Петро Сергиевич улыбнулся и манерно предложил дочери руку.
Он шел по улице со стройной синеглазой девушкой, чуть опершись на ее руку, и, встречаясь с ее взглядом, полным восторга, любви и гордости за своего отца, постигал, что такое счастье. Откуда-то из глубин памяти явилась холодная, вьюжная ночь в донецкой степи и ощущение кровавой волны, все выше подымающейся в штанине ватника. И теперь, в эту минуту, невозможно было поверить, что все это произошло с ним.
Они вошли в сад. Все было так, как ему представлялось. Каштаны в цвету, со смарагдовой листвой, не успевшей еще запылиться, душистые тополя, солнце! Целый поток солнечных лучей!
Петро Сергиевич шел медленно, однако устал с непривычки. К тому же он ощущал, что протез жмет, и слышал его поскрипывание. Но Петро Сергиевич старался этого не замечать. Он только чуть больше прихрамывал и заметнее напрягался, наступая на протез. Но на сердце было слишком радостно, и мечта слишком походила на действительность, чтобы обращать внимание на такие мелочи.
Впереди, там, где главная аллея пересекалась с боковой, весело хохотала под деревом группа молодежи. Взрывы смеха всякий раз громко разносились вокруг, и Петру Сергиевичу было приятно, что все счастливы в этот солнечный праздник.

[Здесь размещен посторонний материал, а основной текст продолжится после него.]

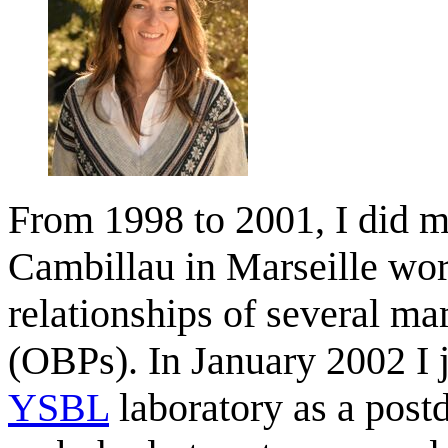
From 1998 to 2001, I did m
Cambillau in Marseille wor
relationships of several m
(OBPs). In January 2002 I 
YSBL
laboratory as a postd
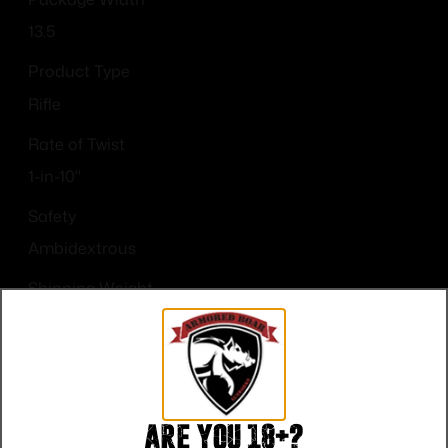
13.5
Product Type
Rifle
Rate of Twist
1-in-10"
Safety
Ambidextrous
Shipping Weight
10.2
Sights
Optic Ready
Are you 18+?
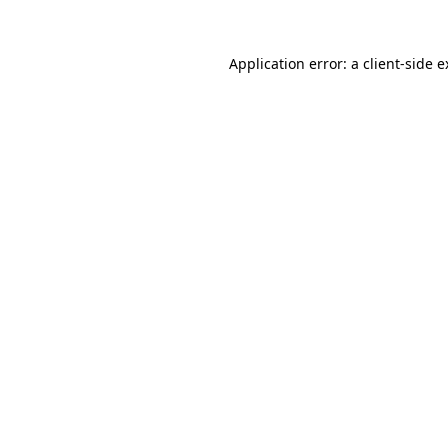
Application error: a client-side 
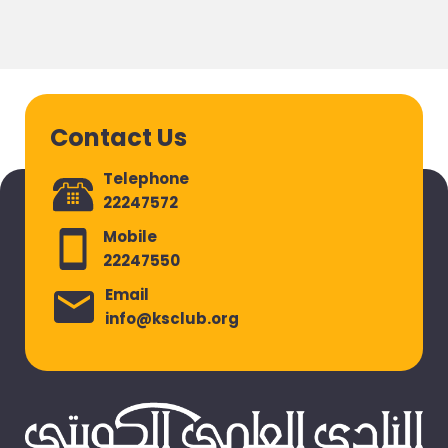
Contact Us
Telephone
22247572
Mobile
22247550
Email
info@ksclub.org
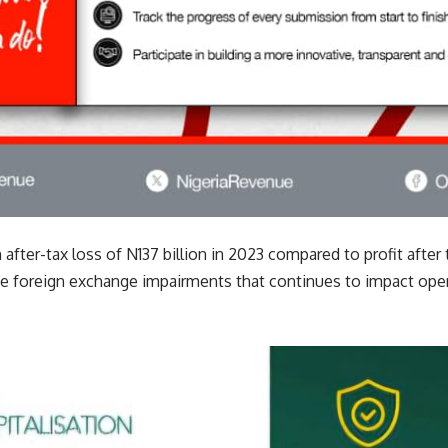
fter-tax loss of N137 billion in 2023 compared to profit after t
e foreign exchange impairments that continues to impact oper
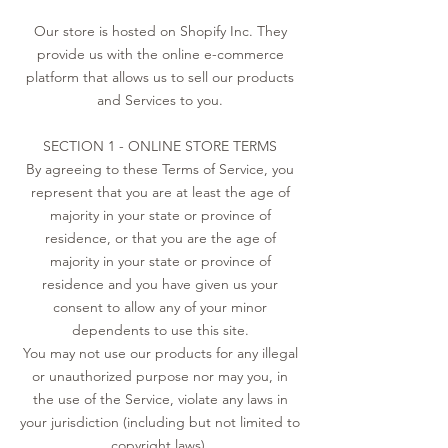
Our store is hosted on Shopify Inc. They
provide us with the online e-commerce
platform that allows us to sell our products
and Services to you.
SECTION 1 - ONLINE STORE TERMS
By agreeing to these Terms of Service, you
represent that you are at least the age of
majority in your state or province of
residence, or that you are the age of
majority in your state or province of
residence and you have given us your
consent to allow any of your minor
dependents to use this site.
You may not use our products for any illegal
or unauthorized purpose nor may you, in
the use of the Service, violate any laws in
your jurisdiction (including but not limited to
copyright laws).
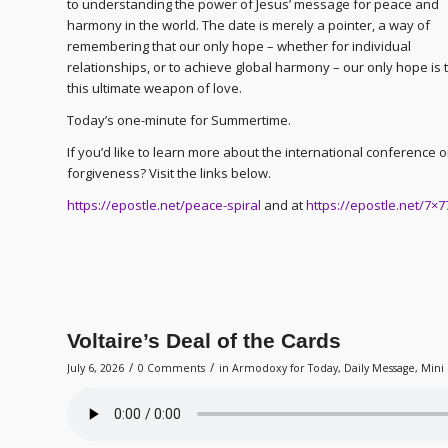
to understanding the power of Jesus’ message for peace and
harmony in the world. The date is merely a pointer, a way of
remembering that our only hope – whether for individual
relationships, or to achieve global harmony – our only hope is
this ultimate weapon of love.
Today’s one-minute for Summertime.
If you’d like to learn more about the international conference 
forgiveness? Visit the links below.
https://epostle.net/peace-spiral
and at
https://epostle.net/7×7
Voltaire’s Deal of the Cards
/
/
July 6, 2026
0 Comments
in
Armodoxy for Today
,
Daily Message
,
Mini 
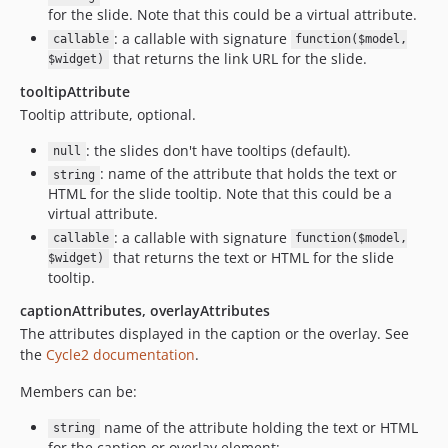
for the slide. Note that this could be a virtual attribute.
: a callable with signature
callable
function($model,
that returns the link URL for the slide.
$widget)
tooltipAttribute
Tooltip attribute, optional.
: the slides don't have tooltips (default).
null
: name of the attribute that holds the text or
string
HTML for the slide tooltip. Note that this could be a
virtual attribute.
: a callable with signature
callable
function($model,
that returns the text or HTML for the slide
$widget)
tooltip.
captionAttributes, overlayAttributes
The attributes displayed in the caption or the overlay. See
the
Cycle2 documentation
.
Members can be:
name of the attribute holding the text or HTML
string
for the caption or overlay element;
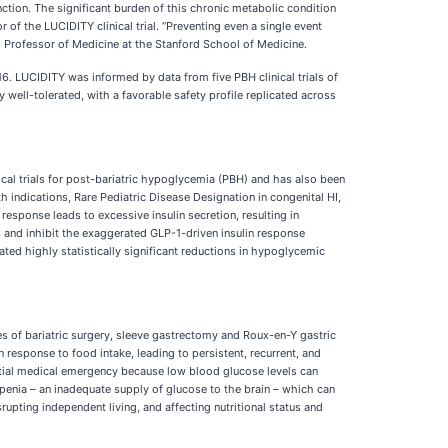
tion. The significant burden of this chronic metabolic condition
of the LUCIDITY clinical trial. “Preventing even a single event
cal Professor of Medicine at the Stanford School of Medicine.
. LUCIDITY was informed by data from five PBH clinical trials of
 well-tolerated, with a favorable safety profile replicated across
nical trials for post-bariatric hypoglycemia (PBH) and has also been
 indications, Rare Pediatric Disease Designation in congenital HI,
sponse leads to excessive insulin secretion, resulting in
s and inhibit the exaggerated GLP-1-driven insulin response
ated highly statistically significant reductions in hypoglycemic
 of bariatric surgery, sleeve gastrectomy and Roux-en-Y gastric
response to food intake, leading to persistent, recurrent, and
tial medical emergency because low blood glucose levels can
penia – an inadequate supply of glucose to the brain – which can
upting independent living, and affecting nutritional status and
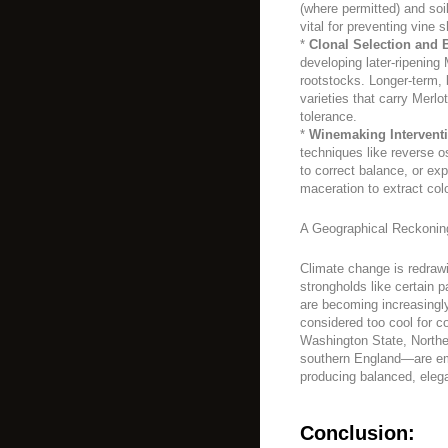
(where permitted) and so
vital for preventing vine
*
Clonal Selection and 
developing later-ripening 
rootstocks. Longer-term,
varieties that carry Merlot
tolerance.
*
Winemaking Intervent
techniques like reverse o
to correct balance, or exp
maceration to extract col
A Geographical Reckonin
Climate change is redrawi
strongholds like certain 
are becoming increasingl
considered too cool for c
Washington State, Norther
southern England—are eme
producing balanced, elega
Conclusion:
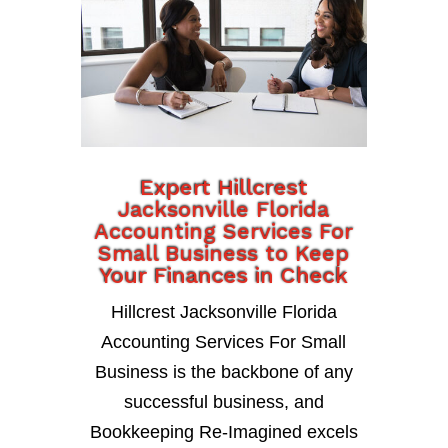
Expert Hillcrest
Jacksonville Florida
Accounting Services For
Small Business to Keep
Your Finances in Check
Hillcrest Jacksonville Florida
Accounting Services For Small
Business is the backbone of any
successful business, and
Bookkeeping Re-Imagined excels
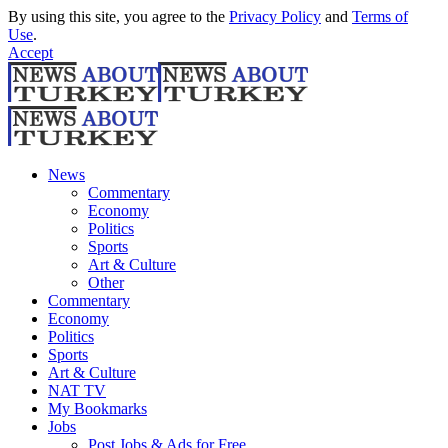
By using this site, you agree to the
Privacy Policy
and
Terms of
Use
.
Accept
News
Commentary
Economy
Politics
Sports
Art & Culture
Other
Commentary
Economy
Politics
Sports
Art & Culture
NAT TV
My Bookmarks
Jobs
Post Jobs & Ads for Free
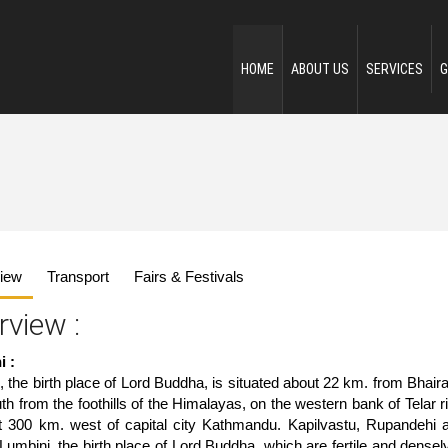
HOME
ABOUT US
SERVICES
G
iew
Transport
Fairs & Festivals
rview :
i :
, the birth place of Lord Buddha, is situated about 22 km. from Bhai
h from the foothills of the Himalayas, on the western bank of Telar ri
t 300 km. west of capital city Kathmandu. Kapilvastu, Rupandehi a
Lumbini, the birth place of Lord Buddha, which are fertile and dense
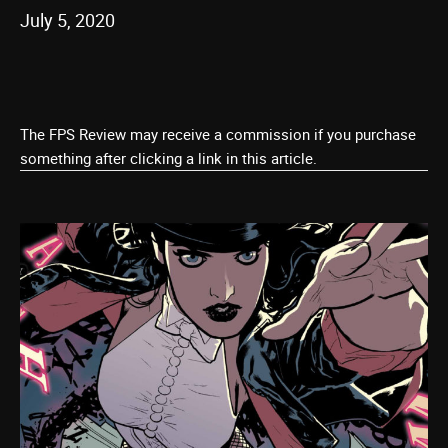
July 5, 2020
The FPS Review may receive a commission if you purchase
something after clicking a link in this article.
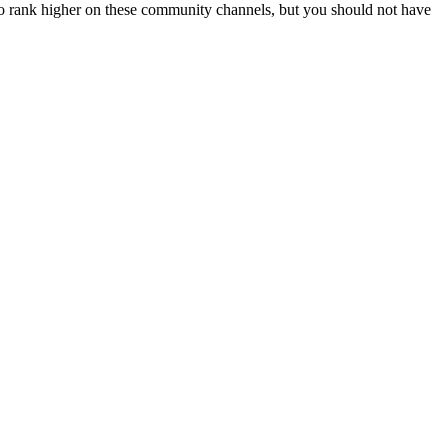
f to rank higher on these community channels, but you should not have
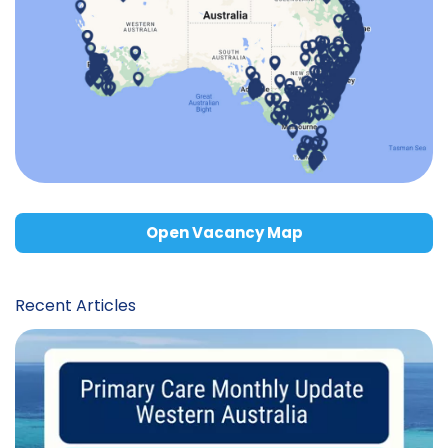
Open Vacancy Map
Recent Articles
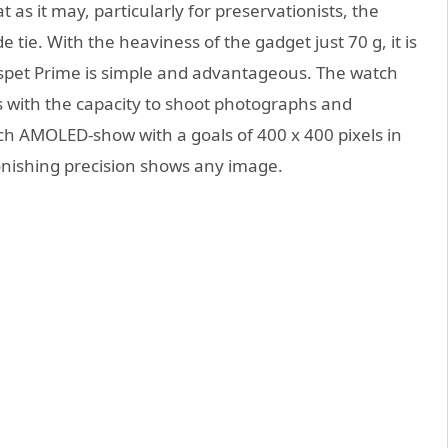
 as it may, particularly for preservationists, the
tie. With the heaviness of the gadget just 70 g, it is
ospet Prime is simple and advantageous. The watch
 with the capacity to shoot photographs and
nch AMOLED-show with a goals of 400 x 400 pixels in
onishing precision shows any image.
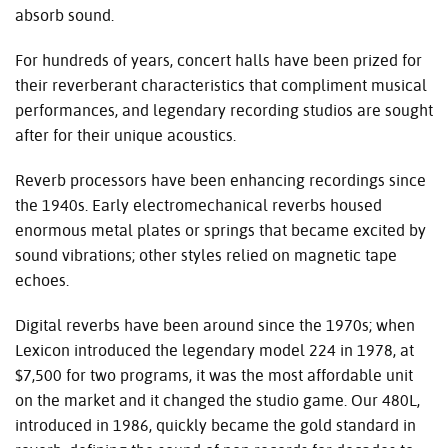
absorb sound.
For hundreds of years, concert halls have been prized for
their reverberant characteristics that compliment musical
performances, and legendary recording studios are sought
after for their unique acoustics.
Reverb processors have been enhancing recordings since
the 1940s. Early electromechanical reverbs housed
enormous metal plates or springs that became excited by
sound vibrations; other styles relied on magnetic tape
echoes.
Digital reverbs have been around since the 1970s; when
Lexicon introduced the legendary model 224 in 1978, at
$7,500 for two programs, it was the most affordable unit
on the market and it changed the studio game. Our 480L,
introduced in 1986, quickly became the gold standard in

Но когда отец и дочь поравнялись с группой парней и девчат, которые только что так весело и громко смеялись, смех вдруг прервался. Молодежь затихла, и скрип протеза раздавался громко и страшно, как показания неожиданного свидетеля. Петро Сергиевич поднял глаза и увидел растерянные лица парней и девушек, следивших за тем, как он хромает, как напряженно делает каждый шаг, и словно бы подчеркивавших тягостным молчанием неуместность своей веселости.
Петро Сергиевич побледнел и, пошатнувшись, крепко ухватился за дочкину руку.
— Тебе больно? — проговорила Люба, стараясь вложить в эти слова только нежность к отцу, но не сдержалась, и в голосе у нее задрожали слезы.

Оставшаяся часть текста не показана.